== Exercise details ==
Go through the entries below from the first line and output each one exactly, up to and including the line with "Unfortunately, blocking only".

[Records from a data source]

----

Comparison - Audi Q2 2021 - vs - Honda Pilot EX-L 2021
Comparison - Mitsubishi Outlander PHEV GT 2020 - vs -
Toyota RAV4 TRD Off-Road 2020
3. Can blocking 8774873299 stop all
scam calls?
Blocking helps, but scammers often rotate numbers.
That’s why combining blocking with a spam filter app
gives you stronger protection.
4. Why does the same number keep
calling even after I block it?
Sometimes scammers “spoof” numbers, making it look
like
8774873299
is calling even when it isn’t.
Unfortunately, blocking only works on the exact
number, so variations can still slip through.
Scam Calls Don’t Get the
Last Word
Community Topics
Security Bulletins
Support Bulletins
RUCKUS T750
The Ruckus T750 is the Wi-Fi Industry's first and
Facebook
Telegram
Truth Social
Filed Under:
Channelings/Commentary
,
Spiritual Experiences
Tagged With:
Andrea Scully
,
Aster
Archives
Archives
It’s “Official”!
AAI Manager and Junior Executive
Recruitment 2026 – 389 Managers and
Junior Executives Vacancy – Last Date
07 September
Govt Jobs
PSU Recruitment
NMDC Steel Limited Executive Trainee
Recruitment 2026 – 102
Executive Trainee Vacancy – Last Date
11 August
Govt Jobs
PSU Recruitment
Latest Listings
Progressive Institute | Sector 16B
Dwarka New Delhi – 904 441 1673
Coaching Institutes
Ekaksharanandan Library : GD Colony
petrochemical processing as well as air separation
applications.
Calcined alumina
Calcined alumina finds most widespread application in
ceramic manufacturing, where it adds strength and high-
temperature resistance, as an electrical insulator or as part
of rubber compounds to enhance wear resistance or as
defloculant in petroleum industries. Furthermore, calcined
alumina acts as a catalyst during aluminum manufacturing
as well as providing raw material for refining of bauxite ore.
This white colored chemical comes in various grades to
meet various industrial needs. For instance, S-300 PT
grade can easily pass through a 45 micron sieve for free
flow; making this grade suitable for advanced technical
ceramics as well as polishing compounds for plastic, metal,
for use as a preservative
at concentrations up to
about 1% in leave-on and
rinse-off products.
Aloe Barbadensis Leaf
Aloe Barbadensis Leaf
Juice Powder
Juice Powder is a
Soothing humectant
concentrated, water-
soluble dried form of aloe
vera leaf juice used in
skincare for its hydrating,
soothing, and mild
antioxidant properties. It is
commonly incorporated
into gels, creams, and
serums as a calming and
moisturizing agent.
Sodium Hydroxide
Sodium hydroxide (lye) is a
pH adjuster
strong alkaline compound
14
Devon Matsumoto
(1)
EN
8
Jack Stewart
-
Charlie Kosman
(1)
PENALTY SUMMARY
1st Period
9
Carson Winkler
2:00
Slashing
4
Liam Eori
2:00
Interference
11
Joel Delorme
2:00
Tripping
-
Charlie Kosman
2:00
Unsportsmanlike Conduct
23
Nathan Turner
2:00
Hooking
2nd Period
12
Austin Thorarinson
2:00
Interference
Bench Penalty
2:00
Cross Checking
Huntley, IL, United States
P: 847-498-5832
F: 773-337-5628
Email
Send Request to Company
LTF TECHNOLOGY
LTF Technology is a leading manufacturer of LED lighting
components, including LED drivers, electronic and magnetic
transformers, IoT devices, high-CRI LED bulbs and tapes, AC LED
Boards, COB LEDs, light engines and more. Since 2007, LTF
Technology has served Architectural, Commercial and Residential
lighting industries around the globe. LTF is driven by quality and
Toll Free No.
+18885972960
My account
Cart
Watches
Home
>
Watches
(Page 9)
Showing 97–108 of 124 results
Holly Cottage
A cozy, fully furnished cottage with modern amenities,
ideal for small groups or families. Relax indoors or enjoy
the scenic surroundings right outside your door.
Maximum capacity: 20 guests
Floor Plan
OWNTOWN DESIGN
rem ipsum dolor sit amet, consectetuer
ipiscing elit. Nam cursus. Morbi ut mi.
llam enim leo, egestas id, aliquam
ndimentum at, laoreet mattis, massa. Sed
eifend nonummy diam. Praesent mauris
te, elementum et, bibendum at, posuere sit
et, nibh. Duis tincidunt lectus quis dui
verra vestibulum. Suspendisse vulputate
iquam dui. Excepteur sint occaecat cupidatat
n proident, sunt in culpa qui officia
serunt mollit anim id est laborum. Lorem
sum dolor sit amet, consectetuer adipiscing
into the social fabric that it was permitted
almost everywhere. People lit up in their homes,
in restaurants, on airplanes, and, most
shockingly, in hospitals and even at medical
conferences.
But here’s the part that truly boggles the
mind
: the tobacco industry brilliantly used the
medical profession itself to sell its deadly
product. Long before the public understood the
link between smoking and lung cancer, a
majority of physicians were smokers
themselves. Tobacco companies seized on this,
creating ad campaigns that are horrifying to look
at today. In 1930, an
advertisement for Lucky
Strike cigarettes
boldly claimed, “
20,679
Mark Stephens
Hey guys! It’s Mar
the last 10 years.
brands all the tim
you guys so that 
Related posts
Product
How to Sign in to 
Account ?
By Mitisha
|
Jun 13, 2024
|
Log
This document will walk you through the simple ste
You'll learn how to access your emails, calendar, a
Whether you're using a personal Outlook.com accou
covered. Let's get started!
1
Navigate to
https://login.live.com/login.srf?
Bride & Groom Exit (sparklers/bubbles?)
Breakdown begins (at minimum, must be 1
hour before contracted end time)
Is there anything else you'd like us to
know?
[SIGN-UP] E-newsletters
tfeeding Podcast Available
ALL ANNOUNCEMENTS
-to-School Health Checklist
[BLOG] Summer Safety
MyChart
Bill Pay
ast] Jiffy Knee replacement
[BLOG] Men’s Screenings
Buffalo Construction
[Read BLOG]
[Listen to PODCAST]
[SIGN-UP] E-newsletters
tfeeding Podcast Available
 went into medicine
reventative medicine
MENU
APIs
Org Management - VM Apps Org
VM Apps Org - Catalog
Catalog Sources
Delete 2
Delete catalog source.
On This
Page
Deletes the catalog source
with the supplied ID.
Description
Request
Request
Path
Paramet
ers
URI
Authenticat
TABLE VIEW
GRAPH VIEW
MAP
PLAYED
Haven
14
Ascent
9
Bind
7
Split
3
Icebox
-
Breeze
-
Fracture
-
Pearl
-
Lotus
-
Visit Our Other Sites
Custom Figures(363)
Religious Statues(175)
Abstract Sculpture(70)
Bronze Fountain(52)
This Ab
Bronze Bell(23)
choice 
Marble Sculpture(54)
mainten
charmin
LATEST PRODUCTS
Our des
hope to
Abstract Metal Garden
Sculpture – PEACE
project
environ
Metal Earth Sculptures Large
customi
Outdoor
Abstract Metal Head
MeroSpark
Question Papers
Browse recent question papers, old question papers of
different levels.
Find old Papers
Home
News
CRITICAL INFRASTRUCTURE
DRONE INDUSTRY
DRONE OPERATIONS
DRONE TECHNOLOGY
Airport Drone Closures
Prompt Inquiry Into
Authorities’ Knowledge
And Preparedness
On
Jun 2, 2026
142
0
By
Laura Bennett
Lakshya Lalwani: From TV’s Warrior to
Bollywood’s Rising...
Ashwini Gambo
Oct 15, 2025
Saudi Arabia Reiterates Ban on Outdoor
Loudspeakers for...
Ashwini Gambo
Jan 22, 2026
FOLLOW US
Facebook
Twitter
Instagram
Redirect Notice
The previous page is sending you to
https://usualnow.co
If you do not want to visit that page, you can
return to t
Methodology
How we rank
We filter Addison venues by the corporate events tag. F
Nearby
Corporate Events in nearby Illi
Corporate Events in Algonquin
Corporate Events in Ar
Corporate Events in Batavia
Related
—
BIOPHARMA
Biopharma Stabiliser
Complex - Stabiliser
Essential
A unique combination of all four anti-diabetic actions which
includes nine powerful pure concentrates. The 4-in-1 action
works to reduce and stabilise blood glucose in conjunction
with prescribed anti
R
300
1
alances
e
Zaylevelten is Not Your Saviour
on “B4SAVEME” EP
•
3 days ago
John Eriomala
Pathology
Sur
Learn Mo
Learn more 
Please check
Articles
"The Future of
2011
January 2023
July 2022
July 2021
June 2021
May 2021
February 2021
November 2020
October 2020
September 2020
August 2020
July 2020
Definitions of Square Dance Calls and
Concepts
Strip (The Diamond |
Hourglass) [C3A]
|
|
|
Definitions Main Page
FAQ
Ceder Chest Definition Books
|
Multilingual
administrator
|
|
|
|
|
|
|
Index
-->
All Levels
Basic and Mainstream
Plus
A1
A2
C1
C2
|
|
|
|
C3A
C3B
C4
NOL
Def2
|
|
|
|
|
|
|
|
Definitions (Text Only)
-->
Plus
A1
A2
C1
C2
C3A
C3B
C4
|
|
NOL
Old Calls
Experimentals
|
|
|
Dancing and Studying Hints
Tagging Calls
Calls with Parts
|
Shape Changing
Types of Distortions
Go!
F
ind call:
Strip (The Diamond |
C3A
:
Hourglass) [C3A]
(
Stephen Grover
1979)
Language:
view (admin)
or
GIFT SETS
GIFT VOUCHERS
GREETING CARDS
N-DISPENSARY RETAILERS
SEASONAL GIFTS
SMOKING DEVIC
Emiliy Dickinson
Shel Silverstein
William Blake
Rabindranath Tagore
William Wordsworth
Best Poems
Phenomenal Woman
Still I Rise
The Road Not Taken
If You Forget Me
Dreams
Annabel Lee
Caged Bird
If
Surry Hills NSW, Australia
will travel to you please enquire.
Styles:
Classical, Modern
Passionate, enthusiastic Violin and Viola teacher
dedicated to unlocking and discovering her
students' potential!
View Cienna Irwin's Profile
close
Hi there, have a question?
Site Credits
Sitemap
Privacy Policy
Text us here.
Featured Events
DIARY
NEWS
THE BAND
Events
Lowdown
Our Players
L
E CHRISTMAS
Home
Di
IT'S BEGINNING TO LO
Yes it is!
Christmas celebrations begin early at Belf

----

== Written solution ==
Comparison - Audi Q2 2021 - vs - Honda Pilot EX-L 2021
Comparison - Mitsubishi Outlander PHEV GT 2020 - vs -
Toyota RAV4 TRD Off-Road 2020
3. Can blocking 8774873299 stop all
scam calls?
Blocking helps, but scammers often rotate numbers.
That’s why combining blocking with a spam filter app
gives you stronger protection.
4. Why does the same number keep
calling even after I block it?
Sometimes scammers “spoof” numbers, making it look
like
8774873299
is calling even when it isn’t.
Unfortunately, blocking only works on the exact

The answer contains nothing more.